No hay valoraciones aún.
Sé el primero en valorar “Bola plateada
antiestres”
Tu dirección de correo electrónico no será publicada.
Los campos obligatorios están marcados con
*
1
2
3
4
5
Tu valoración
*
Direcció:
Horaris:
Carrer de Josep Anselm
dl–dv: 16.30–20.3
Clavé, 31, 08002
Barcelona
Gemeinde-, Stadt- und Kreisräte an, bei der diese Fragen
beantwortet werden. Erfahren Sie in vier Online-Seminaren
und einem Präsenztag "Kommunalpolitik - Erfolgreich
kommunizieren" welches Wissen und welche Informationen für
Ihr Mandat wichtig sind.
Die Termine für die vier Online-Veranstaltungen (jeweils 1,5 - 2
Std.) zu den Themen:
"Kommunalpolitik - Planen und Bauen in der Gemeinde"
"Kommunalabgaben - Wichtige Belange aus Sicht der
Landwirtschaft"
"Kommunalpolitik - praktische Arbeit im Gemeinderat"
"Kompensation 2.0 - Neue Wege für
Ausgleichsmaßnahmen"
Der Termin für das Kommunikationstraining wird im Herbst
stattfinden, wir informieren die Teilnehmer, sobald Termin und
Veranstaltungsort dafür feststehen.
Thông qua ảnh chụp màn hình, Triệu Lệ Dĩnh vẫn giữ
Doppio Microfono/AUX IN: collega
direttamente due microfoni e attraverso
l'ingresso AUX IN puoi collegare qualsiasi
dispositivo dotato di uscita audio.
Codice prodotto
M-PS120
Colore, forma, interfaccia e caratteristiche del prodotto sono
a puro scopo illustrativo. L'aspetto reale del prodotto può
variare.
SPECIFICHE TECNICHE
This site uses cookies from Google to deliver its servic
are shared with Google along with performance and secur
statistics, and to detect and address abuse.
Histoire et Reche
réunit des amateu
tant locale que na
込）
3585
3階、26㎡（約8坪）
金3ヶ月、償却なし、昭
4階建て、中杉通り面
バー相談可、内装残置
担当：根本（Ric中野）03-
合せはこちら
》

▶ [YOUR GOAL]: From the first line to the last, return the data exactly as written.

▶ [WRITTEN ANSWER]:
No hay valoraciones aún.
Sé el primero en valorar “Bola plateada
antiestres”
Tu dirección de correo electrónico no será publicada.
Los campos obligatorios están marcados con
*
1
2
3
4
5
Tu valoración
*
Direcció:
Horaris:
Carrer de Josep Anselm
dl–dv: 16.30–20.3
Clavé, 31, 08002
Barcelona
Gemeinde-, Stadt- und Kreisräte an, bei der diese Fragen
beantwortet werden. Erfahren Sie in vier Online-Seminaren
und einem Präsenztag "Kommunalpolitik - Erfolgreich
kommunizieren" welches Wissen und welche Informationen für
Ihr Mandat wichtig sind.
Die Termine für die vier Online-Veranstaltungen (jeweils 1,5 - 2
Std.) zu den Themen:
"Kommunalpolitik - Planen und Bauen in der Gemeinde"
"Kommunalabgaben - Wichtige Belange aus Sicht der
Landwirtschaft"
"Kommunalpolitik - praktische Arbeit im Gemeinderat"
"Kompensation 2.0 - Neue Wege für
Ausgleichsmaßnahmen"
Der Termin für das Kommunikationstraining wird im Herbst
stattfinden, wir informieren die Teilnehmer, sobald Termin und
Veranstaltungsort dafür feststehen.
Thông qua ảnh chụp màn hình, Triệu Lệ Dĩnh vẫn giữ
Doppio Microfono/AUX IN: collega
direttamente due microfoni e attraverso
l'ingresso AUX IN puoi collegare qualsiasi
dispositivo dotato di uscita audio.
Codice prodotto
M-PS120
Colore, forma, interfaccia e caratteristiche del prodotto sono
a puro scopo illustrativo. L'aspetto reale del prodotto può
variare.
SPECIFICHE TECNICHE
This site uses cookies from Google to deliver its servic
are shared with Google along with performance and secur
statistics, and to detect and address abuse.
Histoire et Reche
réunit des amateu
tant locale que na
込）
3585
3階、26㎡（約8坪）
金3ヶ月、償却なし、昭
4階建て、中杉通り面
バー相談可、内装残置
担当：根本（Ric中野）03-
合せはこちら
》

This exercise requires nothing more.